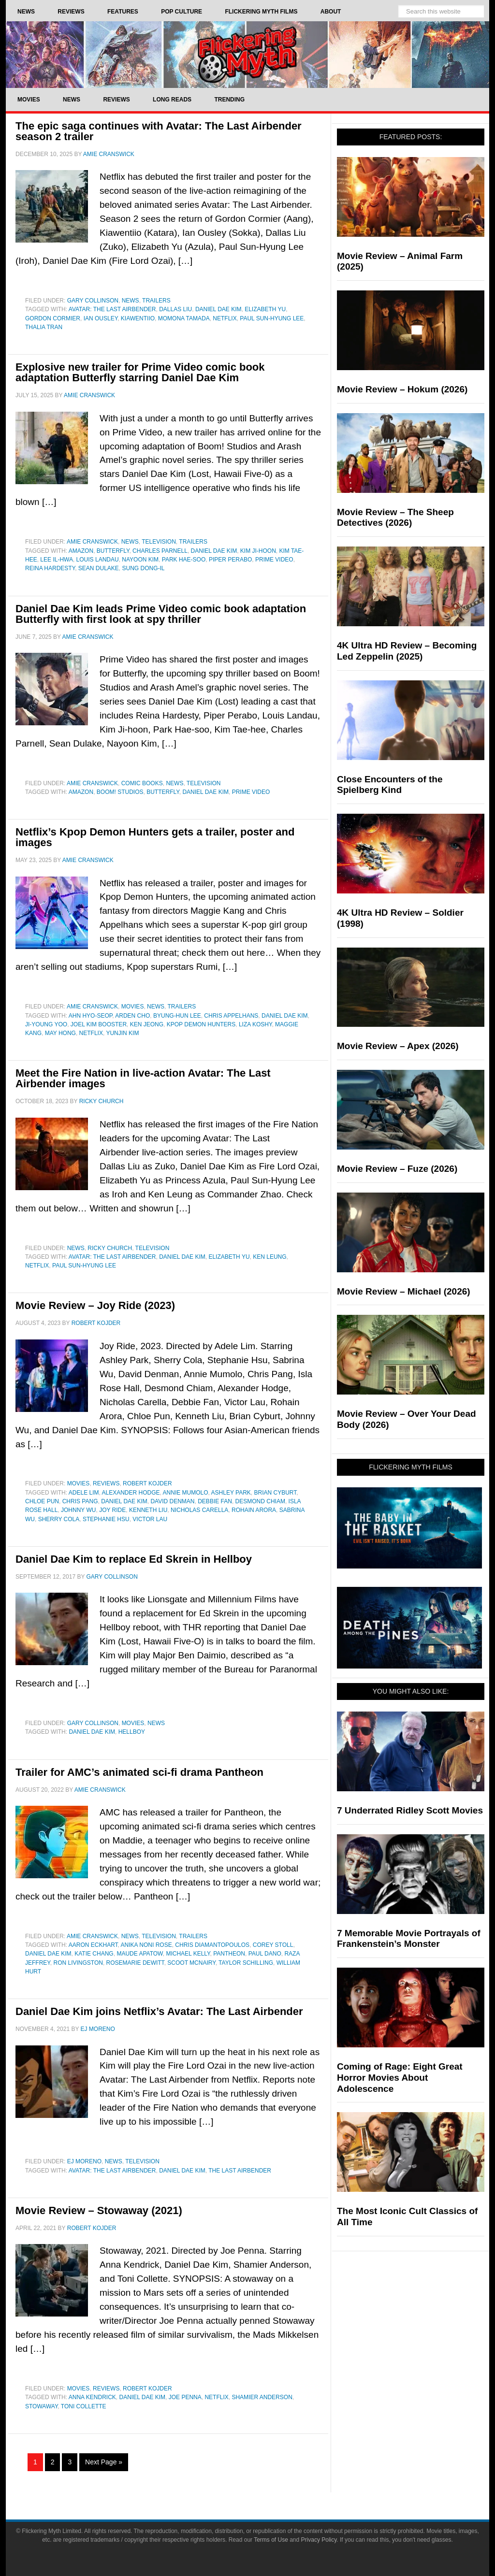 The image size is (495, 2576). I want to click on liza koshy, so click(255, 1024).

____________

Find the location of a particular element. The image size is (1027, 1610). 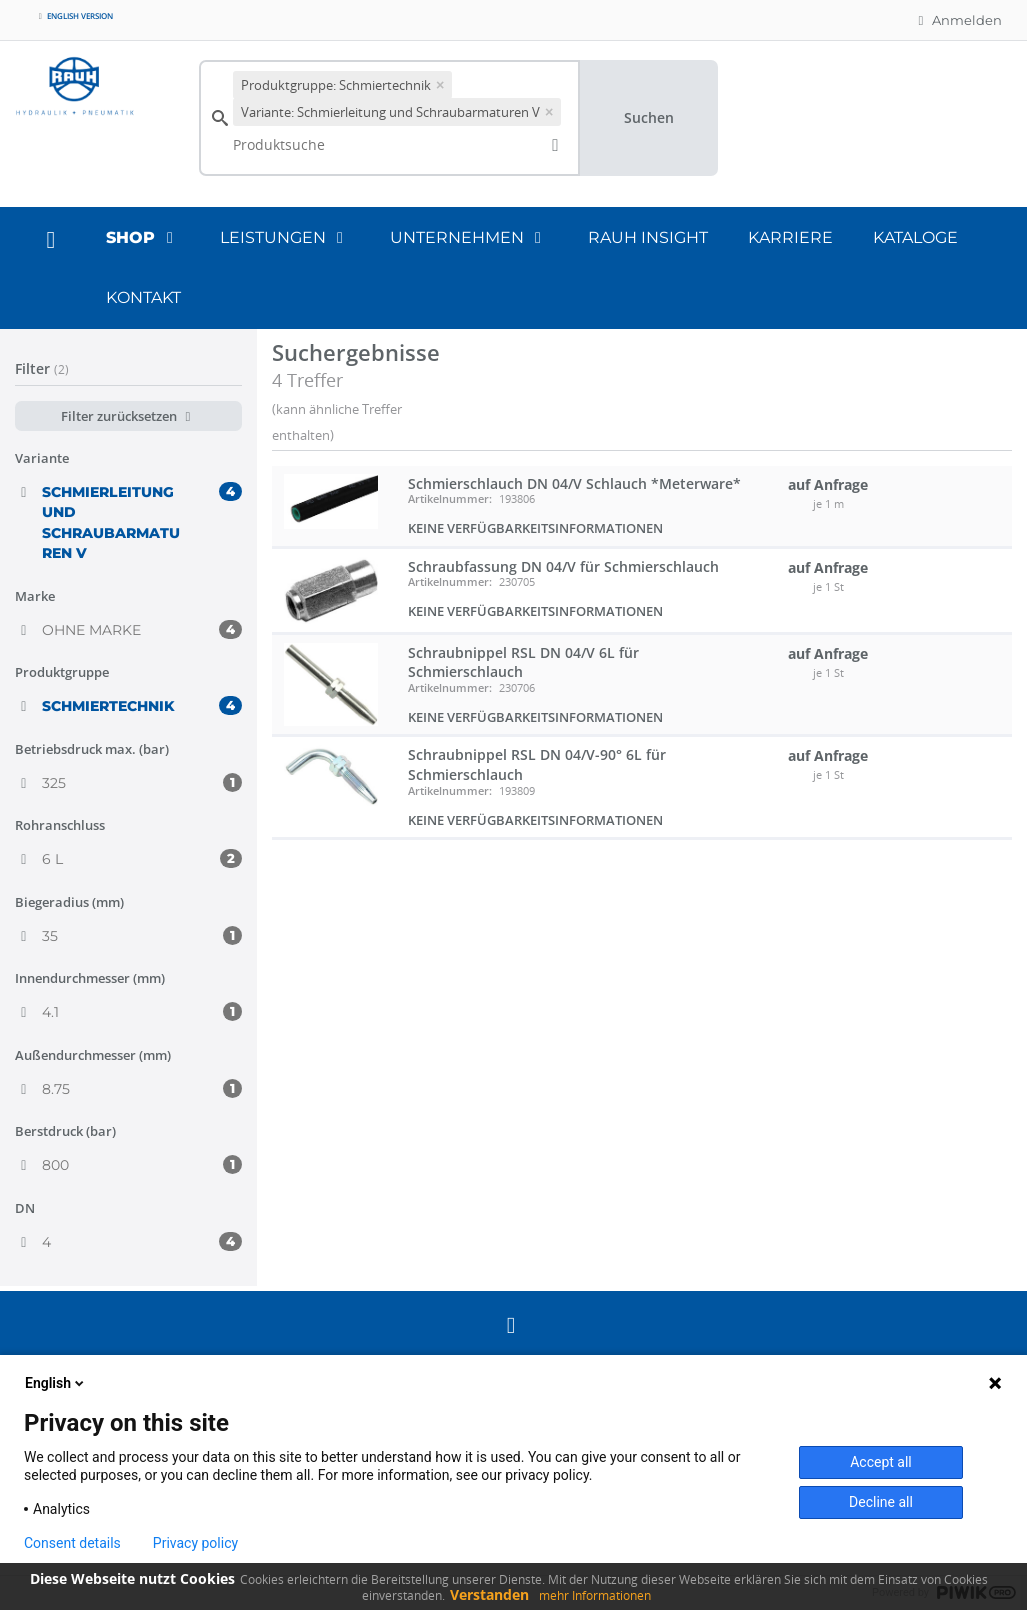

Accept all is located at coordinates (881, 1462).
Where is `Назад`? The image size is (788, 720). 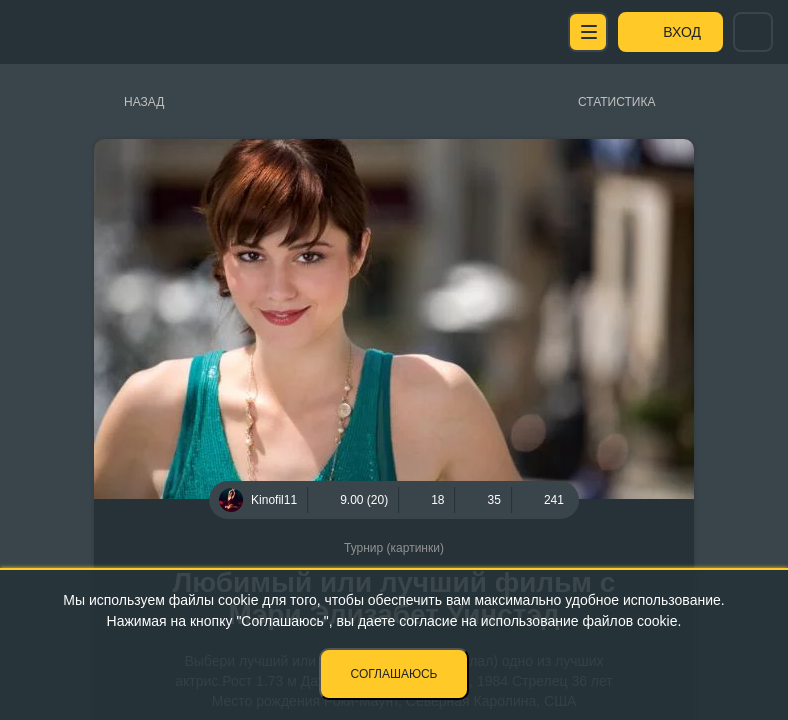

____________

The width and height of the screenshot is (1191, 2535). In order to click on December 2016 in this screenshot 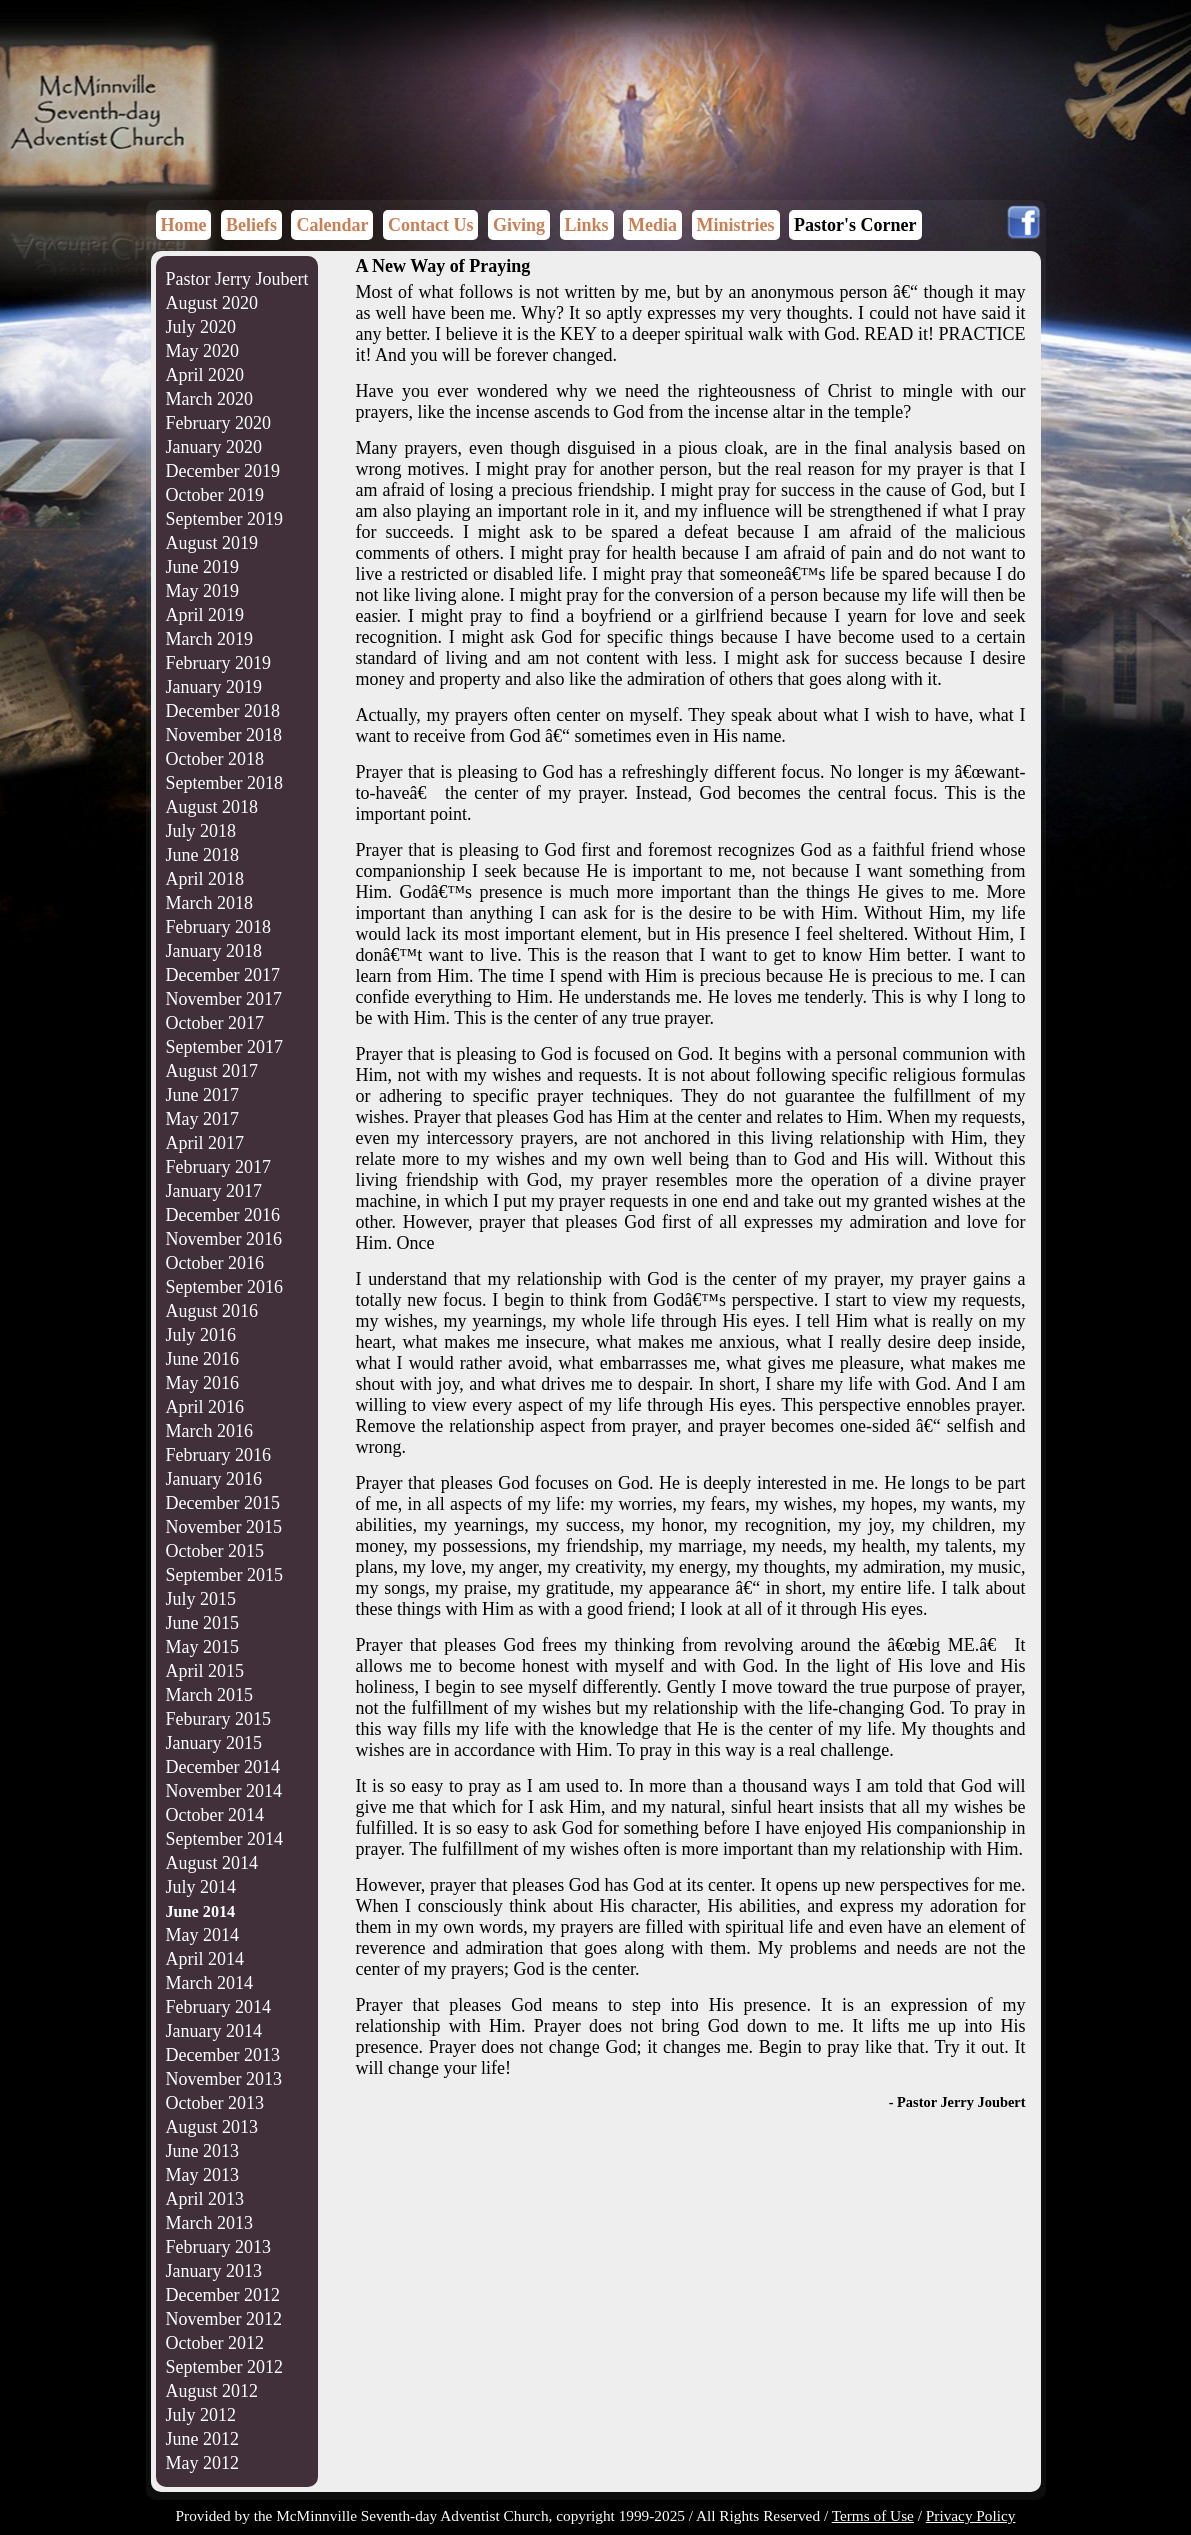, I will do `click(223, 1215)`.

____________

Within the listing above, the stretch from the line with "Find the location" down to the line with "is (788, 720)." is to be given again exactly, end lines included and pictures excluded.

(Answer):
Find the location of a particular element. The image size is (1027, 1610). 

Accept all is located at coordinates (881, 1462).
Where is `Назад`? The image size is (788, 720). 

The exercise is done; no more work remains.